We spend a lot of time fretting about baseball. Baseball games take too long; teams use too many pitchers and make too many visits to the mound. There are too many strikeouts; there aren’t enough balls put in play. These complaints are dressed up in anxiety over the game’s future, but I think the real worry is closer to home. It’s about us. I think what’s really at the center of it is a gnawing concern that these slowdowns will make us want to watch something else entirely, that we might come to find baseball boring.

But there are worse things than being bored. Wednesday night, in the fourth inning of the Dodgers-Rangers game, Adrian Beltre scored on a close play. It appeared that Austin Barnes had tagged him out, but home-plate umpire Sean Barber disagreed. A man in the crowd was inspired to make a face.

Dave Roberts challenged and it went to a replay, which began at 2:02:25. The home broadcast showed some slo-mo.

https://gfycat.com/GloriousDearestClam

The broadcast was confident the replay would go the Dodgers’ way. Enrique Hernandez, whose throw looked like it had nabbed Beltre, seemed confident. Beltre looks pretty out.

But at 2:05:00, the call on the field was upheld. The crowd booed. They’d spent more than two-and-a-half minutes waiting around — only to lose out. It didn’t end up mattering: the Dodgers won in the 11th inning after Hernandez evaded a tag of his own. But for those few minutes in the fourth, Dodger fans were something worse than bored. They were bored and angry. It’s a terrible combination of things to feel, and one that replay seems to inspire often, which is understandable, though I’ll admit it makes me worry about how passionate we are for justice. And so, in all our fretting about the game, I thought I’d check in on replay and see how it is going so far this season.

Baseball Savant maintains a handy replay database, but it doesn’t include 2018 replays yet, so it’s Retrosheet to the rescue. Retrosheet’s data also includes the duration of each replay — an indispensable data point for those concerned with the dull and enraging. They update their data every two weeks; the replays I’m analyzing are through May 31.

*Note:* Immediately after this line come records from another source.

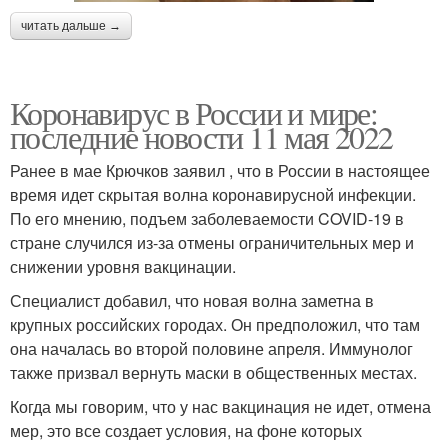
читать дальше →
Коронавирус в России и мире:
последние новости 11 мая 2022
Ранее в мае Крючков заявил , что в России в настоящее
время идет скрытая волна коронавирусной инфекции.
По его мнению, подъем заболеваемости COVID-19 в
стране случился из-за отмены ограничительных мер и
снижении уровня вакцинации.
Специалист добавил, что новая волна заметна в
крупных российских городах. Он предположил, что там
она началась во второй половине апреля. Иммунолог
также призвал вернуть маски в общественных местах.
Когда мы говорим, что у нас вакцинация не идет, отмена
мер, это все создает условия, на фоне которых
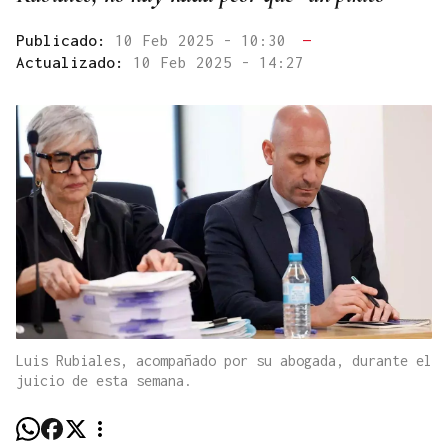
Publicado:
10 Feb 2025 - 10:30
—
Actualizado:
10 Feb 2025 - 14:27
Luis Rubiales, acompañado por su abogada, durante el
juicio de esta semana.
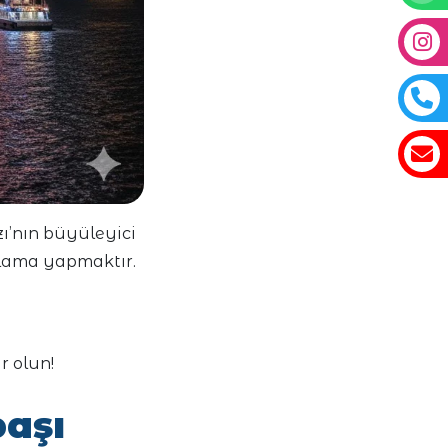
ı’nın büyüleyici
utlama yapmaktır.
r olun!
başı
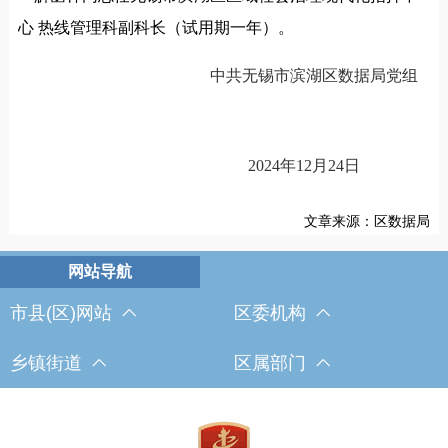
心
热线管理科副科长（试用期一年）。
中共无锡市滨湖区数据局党组
2024年12月24日
文章来源：区数据局
市县(区)网站
区委机构
乡镇街道
区属部门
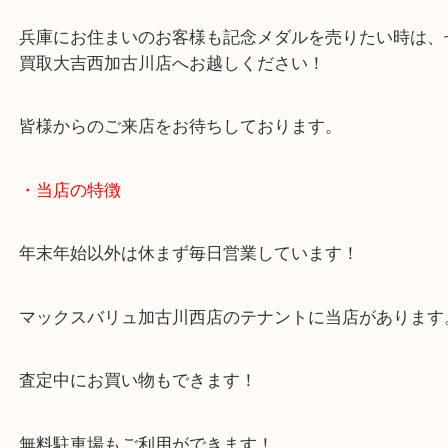
天皇陛下宝祚五十年記念メダルは昭和50年に発行さ
メダルです！
こうした貴重な記念メダルは当店へお寄せください
兵庫にお住まいのお客様も記念メダルを売りたい時
買取大吉西加古川店へお越しください！
皆様からのご来店をお待ちしております。
・当店の特徴
年末年始以外は休まず毎日営業しています！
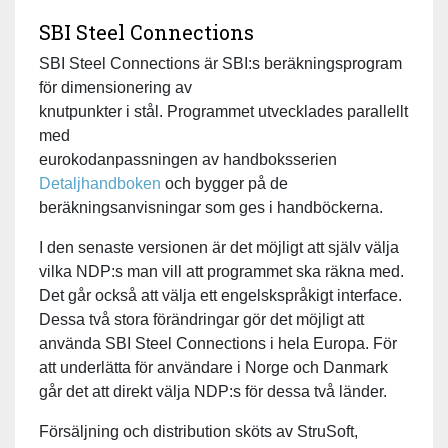
SBI Steel Connections
SBI Steel Connections är SBI:s beräkningsprogram
för dimensionering av
knutpunkter i stål. Programmet utvecklades parallellt
med
eurokodanpassningen av handboksserien
Detaljhandboken
och bygger på de
beräkningsanvisningar som ges i handböckerna.
I den senaste versionen är det möjligt att själv välja
vilka NDP:s man vill att programmet ska räkna med.
Det går också att välja ett engelskspråkigt interface.
Dessa två stora förändringar gör det möjligt att
använda SBI Steel Connections i hela Europa. För
att underlätta för användare i Norge och Danmark
går det att direkt välja NDP:s för dessa två länder.
Försäljning och distribution sköts av StruSoft,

Two quick notes. First, the time listed for each replay is from the beginning of the review until New York’s decision is announced. That might seem like an obvious point, but it may, in some cases, undersell the length of the delay on the field. Last year, I wrote about an 18-minute long replay at Dodger Stadium. It was a rules check and the longest replay of 2017. Retrosheet has it taking 8:34. So there’s a bit of squishiness here.

Second, in case you’ve forgotten (and honestly, why would you remember?), before the 2017 season, MLB released new guidance that, with a few exceptions, the Replay Operations Center in New York has two minutes to render a decision on a play. That’s what they’re driving toward. It’s part of keeping us from feeling bored and angry.

Now, some observations.

You might ask, “When is replay most likely to occur?” Maybe you’re naturally curious about things. As you might imagine, challenges become more common the later into a game a team gets.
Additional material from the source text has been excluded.